If AI company listings begin in earnest, demand that previously invested in AI indirectly through stocks such as Nvidia, Microsoft (MS) and Alphabet could increasingly move directly into newly listed names. Bitcoin has been included by institutions as a liquid high-beta asset, but some have pointed out that AI-listed stocks with quarterly earnings could take its place.
Still, it is difficult to conclude that this IPO wave will immediately become a negative for bitcoin. For the mega IPOs projected by Goldman Sachs to succeed, risk appetite must be strong enough for the stock market to absorb large supply. If the market can take SpaceX’s $75 billion and OpenAI’s $1 trillion, that in itself suggests investors’ risk appetite is recovering. In such an environment, bitcoin could also benefit from a recovery in risk-on sentiment.
The correlation between bitcoin and U.S. stocks has risen further recently. After institutional events such as approval of spot bitcoin ETFs and Strategy’s inclusion in the Nasdaq 100, the correlation coefficient between bitcoin and the Nasdaq 100 and S&P 500 jumped to 0.87 in 2024. If IPO schedules proceed without disruption and institutional demand is confirmed, the flow of funds into spot bitcoin ETFs could return to net inflows, the article says.
There are clear variables. Recent results for tech stocks have been solid, but OpenAI is also pushing for a listing at a $1 trillion value while operating a structure that consumes $1.22 for every $1 of revenue. If AI IPO valuations are re-rated due to an interest-rate shock, bitcoin could also be hit. Goldman Sachs also cited exposure to software stocks and volatility as risk factors in its $160 billion IPO forecast.
Key questions are whether spot bitcoin ETF funds return to net inflows even as IPO demand expands, whether Nasdaq strength spreads beyond AI leaders to the broader market, and whether bitcoin recovers its 30-day moving average of $75,685 and its 200-day line of $78,840. The U.S. Federal Reserve’s rate stance must also stabilize to prevent high-valuation AI IPO supply from spreading risk aversion across the broader market.
U.S. money market fund (MMF) assets are estimated at about $8 trillion, but SpaceX’s $75 billion fundraising is about 1 percent of that pool. Overall liquidity is large enough to absorb both asset classes at the same time, but bitcoin is down 33 percent so far this year and ETF flows are net outflows on an annual basis.
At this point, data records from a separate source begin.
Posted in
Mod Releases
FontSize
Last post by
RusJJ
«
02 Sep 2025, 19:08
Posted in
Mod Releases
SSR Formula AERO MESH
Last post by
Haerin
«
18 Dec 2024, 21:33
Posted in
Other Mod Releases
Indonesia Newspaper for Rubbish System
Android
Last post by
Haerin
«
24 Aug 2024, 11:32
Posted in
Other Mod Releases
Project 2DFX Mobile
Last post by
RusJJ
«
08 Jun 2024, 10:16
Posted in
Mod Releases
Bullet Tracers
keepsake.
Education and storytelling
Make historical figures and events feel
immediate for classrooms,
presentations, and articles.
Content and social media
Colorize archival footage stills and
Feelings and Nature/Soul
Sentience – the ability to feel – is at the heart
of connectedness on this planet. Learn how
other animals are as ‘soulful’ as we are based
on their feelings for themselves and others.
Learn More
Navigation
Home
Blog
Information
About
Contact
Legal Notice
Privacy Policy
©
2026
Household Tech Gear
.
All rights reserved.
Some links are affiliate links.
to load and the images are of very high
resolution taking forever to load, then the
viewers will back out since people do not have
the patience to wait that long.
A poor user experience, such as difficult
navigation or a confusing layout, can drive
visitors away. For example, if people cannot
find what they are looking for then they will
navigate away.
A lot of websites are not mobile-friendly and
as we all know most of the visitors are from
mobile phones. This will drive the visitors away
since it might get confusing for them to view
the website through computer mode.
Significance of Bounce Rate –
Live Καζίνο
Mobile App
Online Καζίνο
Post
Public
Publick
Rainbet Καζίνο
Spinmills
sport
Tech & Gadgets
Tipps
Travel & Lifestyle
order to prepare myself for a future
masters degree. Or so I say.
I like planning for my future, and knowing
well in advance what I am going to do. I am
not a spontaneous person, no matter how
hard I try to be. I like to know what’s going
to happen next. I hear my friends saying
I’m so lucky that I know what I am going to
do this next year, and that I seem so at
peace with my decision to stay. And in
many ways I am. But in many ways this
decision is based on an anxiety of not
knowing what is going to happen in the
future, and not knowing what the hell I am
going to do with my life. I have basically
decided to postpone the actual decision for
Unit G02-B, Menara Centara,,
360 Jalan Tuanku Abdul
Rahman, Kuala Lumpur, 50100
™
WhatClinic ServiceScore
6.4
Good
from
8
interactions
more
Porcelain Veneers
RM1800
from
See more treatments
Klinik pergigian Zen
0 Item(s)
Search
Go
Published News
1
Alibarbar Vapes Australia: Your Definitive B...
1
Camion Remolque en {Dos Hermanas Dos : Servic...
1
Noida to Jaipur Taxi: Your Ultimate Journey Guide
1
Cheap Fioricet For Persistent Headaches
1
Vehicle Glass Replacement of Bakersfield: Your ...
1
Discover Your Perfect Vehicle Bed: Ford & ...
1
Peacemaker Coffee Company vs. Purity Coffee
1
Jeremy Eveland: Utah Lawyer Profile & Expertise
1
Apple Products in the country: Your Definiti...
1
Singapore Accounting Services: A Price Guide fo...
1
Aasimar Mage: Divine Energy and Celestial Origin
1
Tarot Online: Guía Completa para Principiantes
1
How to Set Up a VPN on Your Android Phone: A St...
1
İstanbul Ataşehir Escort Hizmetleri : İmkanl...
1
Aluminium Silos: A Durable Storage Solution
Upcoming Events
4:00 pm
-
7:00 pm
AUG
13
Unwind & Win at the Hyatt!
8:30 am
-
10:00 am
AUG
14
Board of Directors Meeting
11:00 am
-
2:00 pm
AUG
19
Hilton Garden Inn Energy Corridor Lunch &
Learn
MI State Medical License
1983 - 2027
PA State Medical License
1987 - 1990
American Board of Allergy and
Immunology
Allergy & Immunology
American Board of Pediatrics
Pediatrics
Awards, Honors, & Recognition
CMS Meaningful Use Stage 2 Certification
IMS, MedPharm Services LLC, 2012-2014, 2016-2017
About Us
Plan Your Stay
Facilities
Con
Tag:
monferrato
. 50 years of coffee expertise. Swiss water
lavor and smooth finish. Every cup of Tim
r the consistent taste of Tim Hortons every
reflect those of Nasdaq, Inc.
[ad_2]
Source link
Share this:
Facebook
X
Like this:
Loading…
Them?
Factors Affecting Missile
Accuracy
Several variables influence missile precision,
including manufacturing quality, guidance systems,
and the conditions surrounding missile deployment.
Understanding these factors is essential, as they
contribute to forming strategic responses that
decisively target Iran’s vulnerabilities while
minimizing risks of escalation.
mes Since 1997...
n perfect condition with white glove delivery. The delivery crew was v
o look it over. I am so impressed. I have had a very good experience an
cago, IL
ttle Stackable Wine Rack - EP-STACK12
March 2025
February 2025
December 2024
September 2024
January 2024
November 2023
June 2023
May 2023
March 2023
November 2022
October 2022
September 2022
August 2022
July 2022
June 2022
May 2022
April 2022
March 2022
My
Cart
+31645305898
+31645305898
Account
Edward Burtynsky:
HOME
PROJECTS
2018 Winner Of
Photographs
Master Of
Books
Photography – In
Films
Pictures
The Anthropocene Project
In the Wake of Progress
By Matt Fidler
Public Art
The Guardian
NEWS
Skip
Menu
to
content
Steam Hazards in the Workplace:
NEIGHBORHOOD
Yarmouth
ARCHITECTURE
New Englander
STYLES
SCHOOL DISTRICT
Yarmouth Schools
Prediction market platform Kalshi puts the probability of bitcoin rising above $100,000 before January 2027 at 21 percent. Ultimately, the AI IPO wave could become pressure that pulls funds away from bitcoin, or a catalyst that revives risk appetite.
The rush of IPOs by large companies is a double-edged variable for bitcoin. If Wall Street money moves to newly listed shares, it could weigh on spot bitcoin ETFs, but if risk appetite revives enough to absorb mega IPOs, bitcoin could also benefit. The key going forward depends on whether spot bitcoin ETF funds return to net inflows and whether AI-led risk-on sentiment spreads to the crypto market.